Si bien que tout le monde disait :

— La belle Berthe est folle de son mari.

C’était la conviction de Sauvresy, et il était le premier à dire, sans cacher la joie qu’il en éprouvait :

— Ma femme m’adore.

Telle était, exactement la situation des maîtres du Valfeuillu, lorsque Sauvresy recueillit à Sèvres, sur le bord de la Seine, le pistolet à la main, son ami Trémorel.

Ce soir-là, pour la première fois depuis son mariage, Sauvresy manqua le dîner après avoir promis d’arriver à l’heure, et se fit attendre.

Si incompréhensible était l’inexactitude, que Berthe eut dû être inquiète. Elle n’était qu’indignée de ce qu’elle appelait un manque absolu d’égards.

Même, elle se demandait quelle punition elle infligerait au coupable, lorsque sur les dix heures du soir, la porte du salon de Valfeuillu s’ouvrit brusquement. Sauvresy était sur le seuil, gai, souriant.

— Berthe, dit-il, je t’amène un revenant.

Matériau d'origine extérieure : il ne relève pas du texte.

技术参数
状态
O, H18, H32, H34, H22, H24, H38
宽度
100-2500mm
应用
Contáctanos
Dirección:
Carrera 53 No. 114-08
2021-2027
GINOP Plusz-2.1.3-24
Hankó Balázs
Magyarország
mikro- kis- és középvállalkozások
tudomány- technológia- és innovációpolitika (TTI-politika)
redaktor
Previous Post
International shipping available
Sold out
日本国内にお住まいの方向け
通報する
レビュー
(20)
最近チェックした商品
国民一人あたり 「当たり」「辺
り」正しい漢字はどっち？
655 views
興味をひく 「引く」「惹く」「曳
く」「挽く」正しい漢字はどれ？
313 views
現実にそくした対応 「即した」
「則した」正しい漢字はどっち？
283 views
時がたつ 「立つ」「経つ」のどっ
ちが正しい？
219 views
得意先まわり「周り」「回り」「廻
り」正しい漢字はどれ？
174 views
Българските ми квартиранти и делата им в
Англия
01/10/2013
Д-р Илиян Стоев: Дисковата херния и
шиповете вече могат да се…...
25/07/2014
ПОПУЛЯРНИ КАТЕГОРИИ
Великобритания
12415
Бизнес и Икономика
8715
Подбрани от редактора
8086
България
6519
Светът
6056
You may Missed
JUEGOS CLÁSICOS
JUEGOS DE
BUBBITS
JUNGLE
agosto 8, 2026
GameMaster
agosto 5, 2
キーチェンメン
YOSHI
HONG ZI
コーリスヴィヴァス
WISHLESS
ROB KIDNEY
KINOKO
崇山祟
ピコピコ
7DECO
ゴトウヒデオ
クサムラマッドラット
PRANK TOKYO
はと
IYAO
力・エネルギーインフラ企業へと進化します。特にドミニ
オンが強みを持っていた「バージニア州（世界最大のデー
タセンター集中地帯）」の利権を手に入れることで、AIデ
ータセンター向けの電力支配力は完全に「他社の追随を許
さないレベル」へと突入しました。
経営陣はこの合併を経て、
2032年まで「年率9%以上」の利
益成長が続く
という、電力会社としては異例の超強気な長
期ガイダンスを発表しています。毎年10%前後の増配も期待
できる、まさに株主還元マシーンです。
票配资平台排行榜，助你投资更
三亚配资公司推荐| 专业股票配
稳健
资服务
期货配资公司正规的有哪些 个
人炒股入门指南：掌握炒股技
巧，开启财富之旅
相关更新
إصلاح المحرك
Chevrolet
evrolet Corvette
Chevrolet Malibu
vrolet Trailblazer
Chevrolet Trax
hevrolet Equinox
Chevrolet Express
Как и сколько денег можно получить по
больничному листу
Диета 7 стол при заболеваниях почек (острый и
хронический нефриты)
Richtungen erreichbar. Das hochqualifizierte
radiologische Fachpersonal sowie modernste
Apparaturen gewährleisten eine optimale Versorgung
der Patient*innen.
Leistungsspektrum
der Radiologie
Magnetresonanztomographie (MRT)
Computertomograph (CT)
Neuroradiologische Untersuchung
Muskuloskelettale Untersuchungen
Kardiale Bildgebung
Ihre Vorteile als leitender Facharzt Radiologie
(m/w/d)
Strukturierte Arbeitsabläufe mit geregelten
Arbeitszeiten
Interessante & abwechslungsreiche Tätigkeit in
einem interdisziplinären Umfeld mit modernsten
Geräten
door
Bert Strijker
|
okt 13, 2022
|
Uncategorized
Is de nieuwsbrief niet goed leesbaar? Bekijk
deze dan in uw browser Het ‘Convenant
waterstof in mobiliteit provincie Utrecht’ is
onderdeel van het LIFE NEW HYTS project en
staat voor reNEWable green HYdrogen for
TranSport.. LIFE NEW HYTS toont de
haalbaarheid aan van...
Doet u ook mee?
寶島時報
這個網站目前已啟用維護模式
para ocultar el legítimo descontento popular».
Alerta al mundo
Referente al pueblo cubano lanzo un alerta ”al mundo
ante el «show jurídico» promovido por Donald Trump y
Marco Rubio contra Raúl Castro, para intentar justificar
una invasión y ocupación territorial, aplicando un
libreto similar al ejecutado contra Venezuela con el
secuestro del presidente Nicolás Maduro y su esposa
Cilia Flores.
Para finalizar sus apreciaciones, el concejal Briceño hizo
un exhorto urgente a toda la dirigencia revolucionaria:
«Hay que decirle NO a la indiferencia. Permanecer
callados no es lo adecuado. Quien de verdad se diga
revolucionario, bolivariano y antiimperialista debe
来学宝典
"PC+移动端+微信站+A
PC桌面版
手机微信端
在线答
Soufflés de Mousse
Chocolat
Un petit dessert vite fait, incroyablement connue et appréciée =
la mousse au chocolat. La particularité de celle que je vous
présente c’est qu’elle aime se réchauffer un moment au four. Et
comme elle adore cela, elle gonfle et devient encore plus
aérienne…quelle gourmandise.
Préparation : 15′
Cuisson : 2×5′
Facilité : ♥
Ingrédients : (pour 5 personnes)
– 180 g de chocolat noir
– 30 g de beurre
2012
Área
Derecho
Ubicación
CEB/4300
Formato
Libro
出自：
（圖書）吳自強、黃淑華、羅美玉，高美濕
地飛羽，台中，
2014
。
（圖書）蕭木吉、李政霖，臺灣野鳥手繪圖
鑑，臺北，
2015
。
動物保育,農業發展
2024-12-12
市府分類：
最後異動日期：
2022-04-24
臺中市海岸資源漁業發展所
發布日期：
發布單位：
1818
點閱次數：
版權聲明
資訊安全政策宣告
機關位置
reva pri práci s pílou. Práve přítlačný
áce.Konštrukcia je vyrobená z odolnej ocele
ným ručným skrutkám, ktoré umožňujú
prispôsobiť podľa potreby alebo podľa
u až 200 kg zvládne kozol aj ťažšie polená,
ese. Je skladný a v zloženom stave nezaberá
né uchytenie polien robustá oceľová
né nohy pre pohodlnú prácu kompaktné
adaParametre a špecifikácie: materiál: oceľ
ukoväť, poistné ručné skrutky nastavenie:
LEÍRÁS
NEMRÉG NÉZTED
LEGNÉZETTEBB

C’est à peine si elle daigna lever la tête, et encore sans perdre l’alinéa du journal qu’elle lisait. Sauvresy continuait :

— Un revenant que tu connais, dont je t’ai parlé bien souvent, que tu aimeras puisque je l’aime, et qu’il est mon plus vieux camarade, mon meilleur ami.

Et s’effaçant, il poussa Hector dans le salon, en disant :

— Madame Sauvresy, permettez-moi de vous présenter M. le comte Hector de Trémorel.

Berthe se leva brusquement, rouge, émue, agitée d’une émotion inexprimable, comme à une apparition effrayante. Pour la première fois de sa vie elle était confuse, intimidée, et n’osait lever ses grands yeux d’un bleu clair à reflets couleur d’acier.